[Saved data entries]

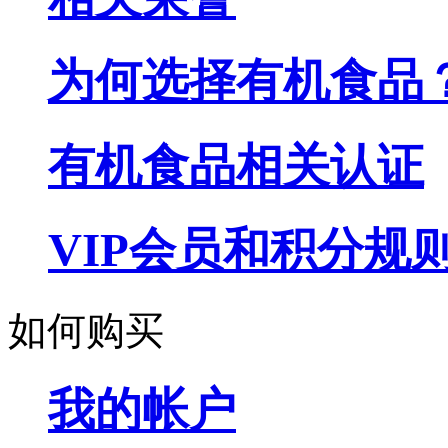
为何选择有机食品
有机食品相关认证
VIP会员和积分规
如何购买
我的帐户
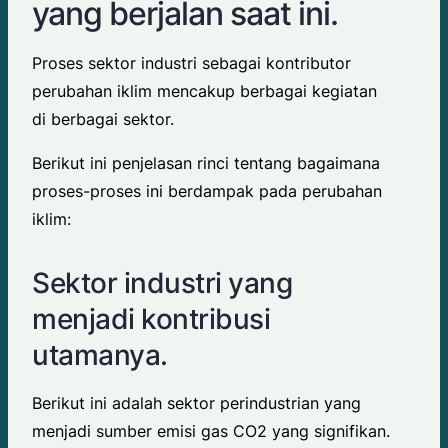
yang berjalan saat ini.
Proses sektor industri sebagai kontributor
perubahan iklim mencakup berbagai kegiatan
di berbagai sektor.
Berikut ini penjelasan rinci tentang bagaimana
proses-proses ini berdampak pada perubahan
iklim:
Sektor industri yang
menjadi kontribusi
utamanya.
Berikut ini adalah sektor perindustrian yang
menjadi sumber emisi gas CO2 yang signifikan.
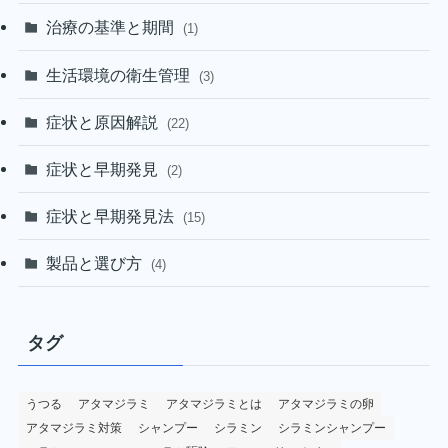
治療の基準と期間
(1)
生活環境の衛生管理
(3)
症状と原因解説
(22)
症状と早期発見
(2)
症状と早期発見法
(15)
製品と選び方
(4)
タグ
うつる
アタマジラミ
アタマジラミとは
アタマジラミの卵
アタマジラミ対策
シャンプー
シラミン
シラミンシャンプー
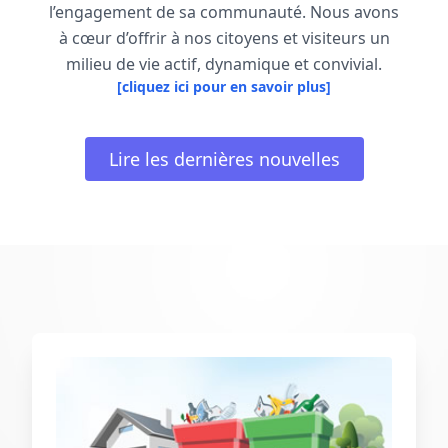
l’engagement de sa communauté. Nous avons
à cœur d’offrir à nos citoyens et visiteurs un
milieu de vie actif, dynamique et convivial.
[cliquez ici pour en savoir plus]
Lire les dernières nouvelles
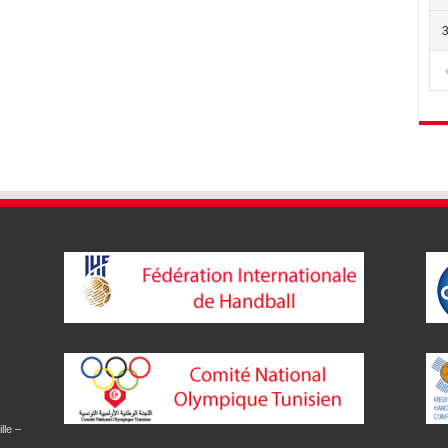
lle –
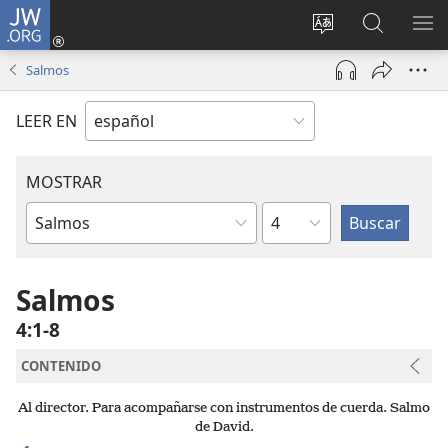
JW.ORG
Iniciar
sesión
Cambiar
Búsqueda
MO
(abre
idioma
en
ME
Salmos
una
del sitio
jw.org
nueva
LEER EN
ventana)
MOSTRAR
Capítulo
Libro
de
la
Salmos
Biblia
4:1-8
CONTENIDO
Al director. Para acompañarse con instrumentos de cuerda. Salmo
de David.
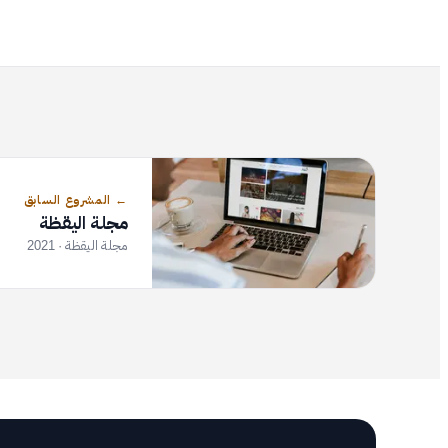
←
المشروع السابق
مجلة اليقظة
مجلة اليقظة
· 2021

(Goal of the exercise) Output the data exactly as it is, with the pictures dropped.

(Output)
为何选择有机食品
有机食品相关认证
VIP会员和积分规
如何购买
我的帐户
yang berjalan saat ini.
Proses sektor industri sebagai kontributor
perubahan iklim mencakup berbagai kegiatan
di berbagai sektor.
Berikut ini penjelasan rinci tentang bagaimana
proses-proses ini berdampak pada perubahan
iklim:
Sektor industri yang
menjadi kontribusi
utamanya.
Berikut ini adalah sektor perindustrian yang
menjadi sumber emisi gas CO2 yang signifikan.
治療の基準と期間
(1)
生活環境の衛生管理
(3)
症状と原因解説
(22)
症状と早期発見
(2)
症状と早期発見法
(15)
製品と選び方
(4)
タグ
うつる
アタマジラミ
アタマジラミとは
アタマジラミの卵
アタマジラミ対策
シャンプー
シラミン
シラミンシャンプー
l’engagement de sa communauté. Nous avons
à cœur d’offrir à nos citoyens et visiteurs un
milieu de vie actif, dynamique et convivial.
[cliquez ici pour en savoir plus]
Lire les dernières nouvelles
lle –
JW.ORG
Iniciar
sesión
Cambiar
Búsqueda
MO
(abre
idioma
en
ME
Salmos
una
del sitio
jw.org
nueva
LEER EN
ventana)
MOSTRAR
Capítulo
Libro
de
la
Salmos
Biblia
4:1-8
CONTENIDO
Al director. Para acompañarse con instrumentos de cuerda. Salmo
de David.
←
المشروع السابق
مجلة اليقظة
مجلة اليقظة
· 2021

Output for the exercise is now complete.